Bundesweit bekannter Boxtrainer plant neue Jugendhilfeeinrichtung

Akademie Kannenberg

+

Diemelstadt - Nach fünf Jahren Boxcamp in Kassel und zehn Jahren Trainingscamp am Kragenhof und in Rhoden plant Lothar Kannenberg nun neue Projekte in Bremen und Magdeburg. Seinen privaten Lebensmittelpuntk will er allerdings im Raum Bad arolsen beibehalten.

Er stand schon mit Bundespräsident Horst Köhler und Ministerpräsident Roland Koch im Ring, doch die wahren Kämpfe werden auf der Straße geführt, wo orientierungslose Jugendliche zu Straftätern werden und immer wieder von der Polizei aufgegriffen werden.

Diesen in den Augen vieler Menschen unverbesserlichen Jugendlichen hat Lothar Kannenberg sein Leben gewidmet. Ihnen will er eine zweite Chance geben.

Und weil sich die Probleme vor allem in den Großstädten häufen, erreichen Lothar Kannenberg ständig neue Hilferufe von Sozialdezernenten aus der ganzen Republik.

Der 57-Jährige hat sich daher entschieden, die Leitung des von ihm mitgegründeten Jugendcamps in Rhoden dem dortigen Trägerverein zu überlassen und neue Projekte aufzubauen.

„Ich danke allen, die mich in Kassel und Rhoden so toll unterstützt haben“, sagt Kannenberg und bezieht in den Dank seine langjährigen Weggefährten und Mitarbeiter, aber auch die Nachbarn, Sponsoren und Förderer in den Landesregierungen der Ministerpräsidenten Roland Koch und Volker Bouffier mit ein.
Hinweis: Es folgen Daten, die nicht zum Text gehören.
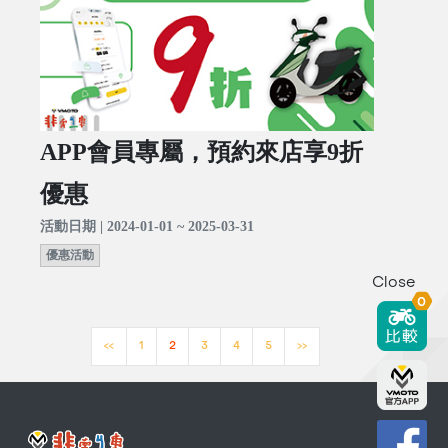
APP會員專屬，預約來店享9折
優惠
活動日期 | 2024-01-01 ~ 2025-03-31
優惠活動
Close
0
<<
1
2
3
4
5
>>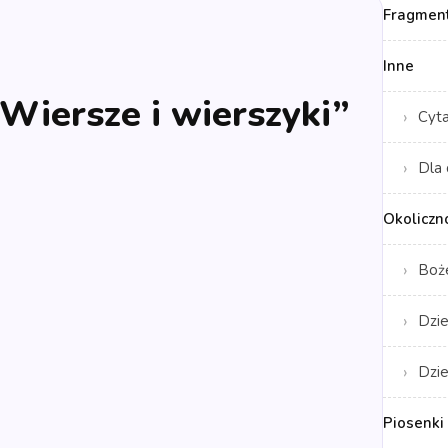
Fragment
Inne
„Wiersze i wierszyki”
Cyt
Dla 
Okoliczn
Boż
Dzie
Dzie
Piosenki 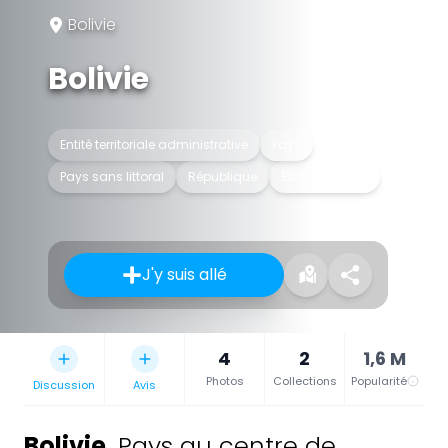
Bolivie
Bolivie
Entité territoriale administrative
Pays
Pays sans littoral
République
État souverain
J'y suis allé
4
2
1,6 M
Photos
Collections
Popularité
Discussion
Avis
Bolivie
,
Pays au centre de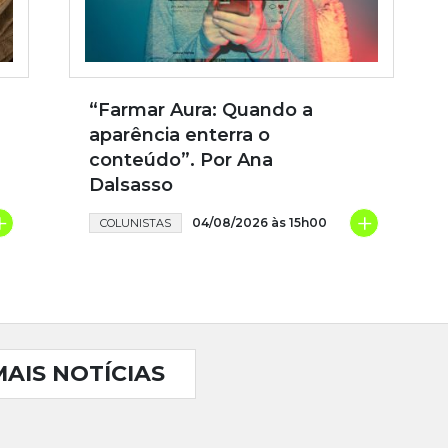
“Farmar Aura: Quando a
aparência enterra o
conteúdo”. Por Ana
Dalsasso
+
+
04/08/2026 às 15h00
COLUNISTAS
MAIS NOTÍCIAS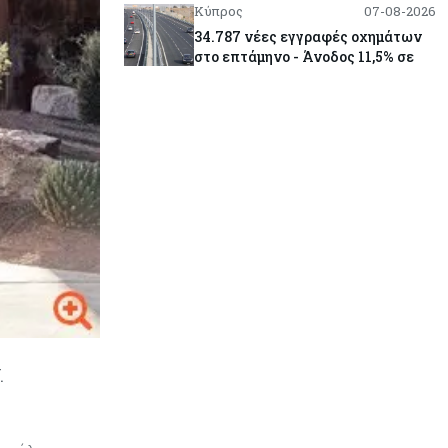
Κύπρος
07-08-2026
34.787 νέες εγγραφές οχημάτων
στο επτάμηνο - Άνοδος 11,5% σε
σχέση με πέρσι
Κόσμος
07-08-2026
ΕΚΤ: Αιφνιδιάστηκε από την
πώληση ευρώ από τις ΗΠΑ
Κύπρος
07-08-2026
Χορηγία €10.000 για υποτροφίες σε
φοιτητές του ΤΕΠΑΚ
Κύπρος
07-08-2026
Επαναλειτουργεί η οδική
.
πρόσβαση στις αφίξεις του
αεροδρομίου Λάρνακας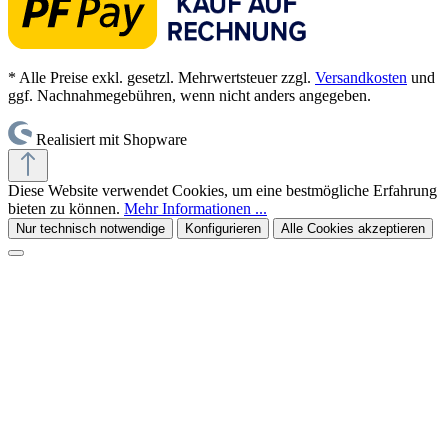
* Alle Preise exkl. gesetzl. Mehrwertsteuer zzgl.
Versandkosten
und
ggf. Nachnahmegebühren, wenn nicht anders angegeben.
Realisiert mit Shopware
Diese Website verwendet Cookies, um eine bestmögliche Erfahrung
bieten zu können.
Mehr Informationen ...
Nur technisch notwendige
Konfigurieren
Alle Cookies akzeptieren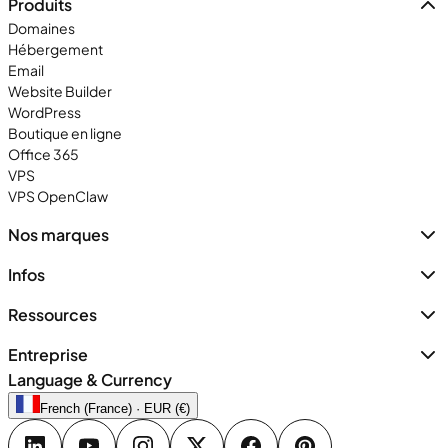
Produits
Domaines
Hébergement
Email
Website Builder
WordPress
Boutique en ligne
Office 365
VPS
VPS OpenClaw
Nos marques
Infos
Ressources
Entreprise
Language & Currency
French (France) · EUR (€)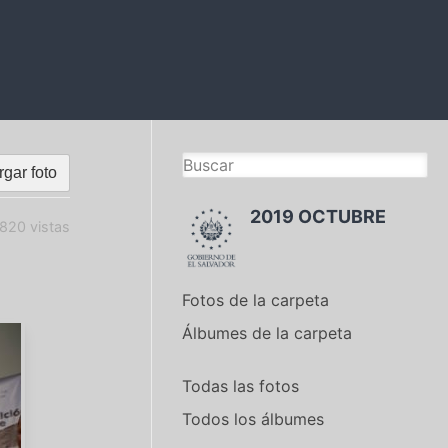
gar foto
2019 OCTUBRE
820 vistas
Fotos de la carpeta
Álbumes de la carpeta
Todas las fotos
Todos los álbumes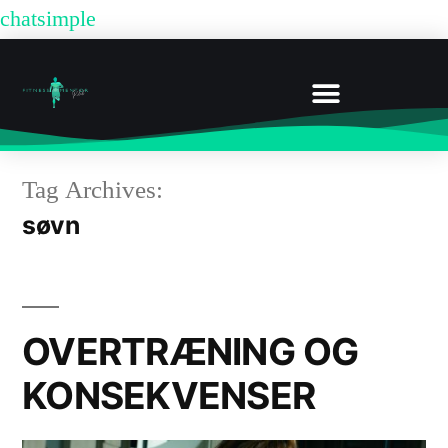
chatsimple
MEDLEMSKABER OG PRISER HOS FITNESSMENTOR
BOOK UDEN MEDLEMSKAB
Tag Archives:
søvn
OVERTRÆNING OG
KONSEKVENSER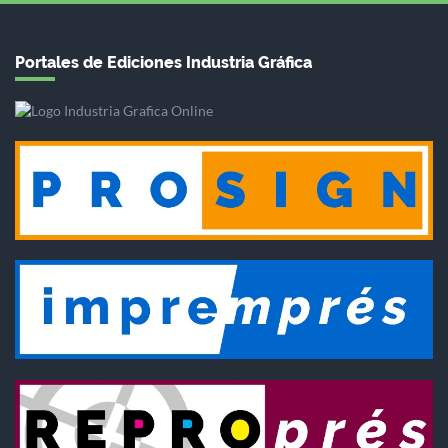
Portales de Ediciones Industria Gráfica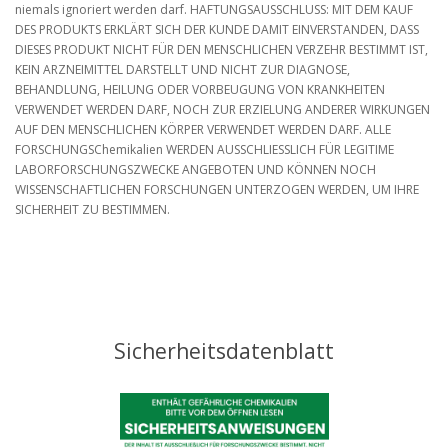
niemals ignoriert werden darf. HAFTUNGSAUSSCHLUSS: MIT DEM KAUF
DES PRODUKTS ERKLÄRT SICH DER KUNDE DAMIT EINVERSTANDEN, DASS
DIESES PRODUKT NICHT FÜR DEN MENSCHLICHEN VERZEHR BESTIMMT IST,
KEIN ARZNEIMITTEL DARSTELLT UND NICHT ZUR DIAGNOSE,
BEHANDLUNG, HEILUNG ODER VORBEUGUNG VON KRANKHEITEN
VERWENDET WERDEN DARF, NOCH ZUR ERZIELUNG ANDERER WIRKUNGEN
AUF DEN MENSCHLICHEN KÖRPER VERWENDET WERDEN DARF. ALLE
FORSCHUNGSChemikalien WERDEN AUSSCHLIESSLICH FÜR LEGITIME
LABORFORSCHUNGSZWECKE ANGEBOTEN UND KÖNNEN NOCH
WISSENSCHAFTLICHEN FORSCHUNGEN UNTERZOGEN WERDEN, UM IHRE
SICHERHEIT ZU BESTIMMEN.
Sicherheitsdatenblatt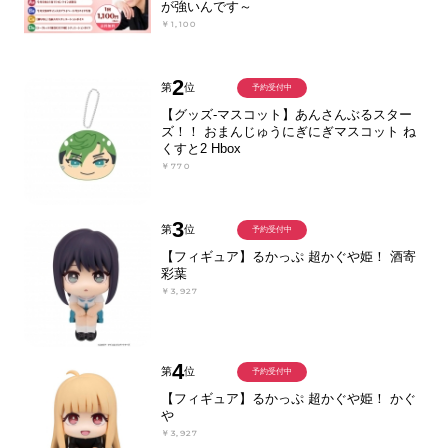
が強いんです～
￥1,100
2
第
位
予約受付中
【グッズ-マスコット】あんさんぶるスター
ズ！！ おまんじゅうにぎにぎマスコット ね
くすと2 Hbox
￥770
3
第
位
予約受付中
【フィギュア】るかっぷ 超かぐや姫！ 酒寄
彩葉
￥3,927
4
第
位
予約受付中
【フィギュア】るかっぷ 超かぐや姫！ かぐ
や
￥3,927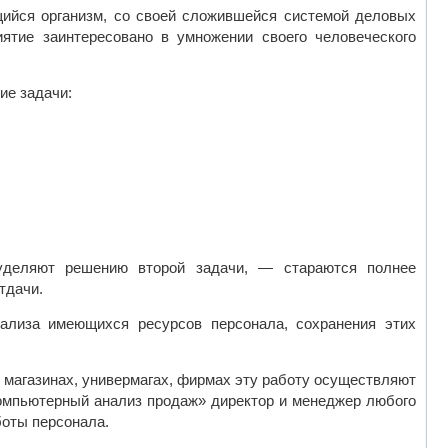
щийся организм, со своей сложившейся системой деловых
ятие заинтересовано в умножении своего человеческого
ие задачи:
уделяют решению второй задачи, — стараются полнее
тдачи.
ализа имеющихся ресурсов персонала, сохранения этих
 магазинах, универмагах, фирмах эту работу осуществляют
мпьютерный анализ продаж» директор и менеджер любого
боты персонала.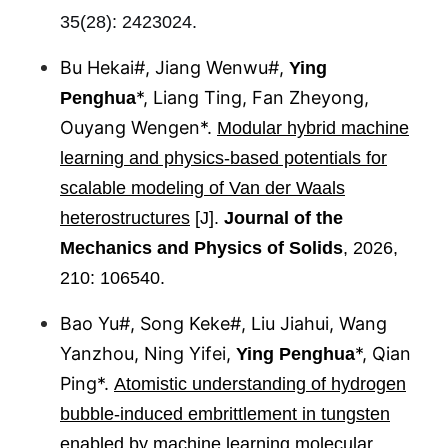
35(28): 2423024.
Bu Hekai#, Jiang Wenwu#,
Ying
*, Liang Ting, Fan Zheyong,
Penghua
Ouyang Wengen*.
Modular hybrid machine
learning and physics-based potentials for
scalable modeling of Van der Waals
heterostructures
[J].
Journal of the
Mechanics and Physics of Solids
, 2026,
210: 106540.
Bao Yu#, Song Keke#, Liu Jiahui, Wang
Yanzhou, Ning Yifei,
*, Qian
Ying Penghua
Ping*.
Atomistic understanding of hydrogen
bubble-induced embrittlement in tungsten
enabled by machine learning molecular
Die von der Uni Kassel abgeschlossene Evaluation seiner Arbeit sieht er als wissenschaftliche Bestätigung seines Erfolges.

Gern hätte Kannenberg noch eine Folgeeinrichtung für die von ihm betreuten jugendlichen eröffnet, aber irgendwie habe sich das von ihm geplante Schulprojekt in Vasbeck am Ende doch nicht umsetzen lassen.

Doch Kannenberg wäre nicht Kannenberg, wenn er seine Vision nicht weiterverfolgen würde. Unter dem Namen „Akademie Kannenberg“ hat er in der Lüneburger Heide eine GmbH gegründet, die genau eine solche Folgeeinrichtung für jugendliche Intensivtäter zum Ziel hat.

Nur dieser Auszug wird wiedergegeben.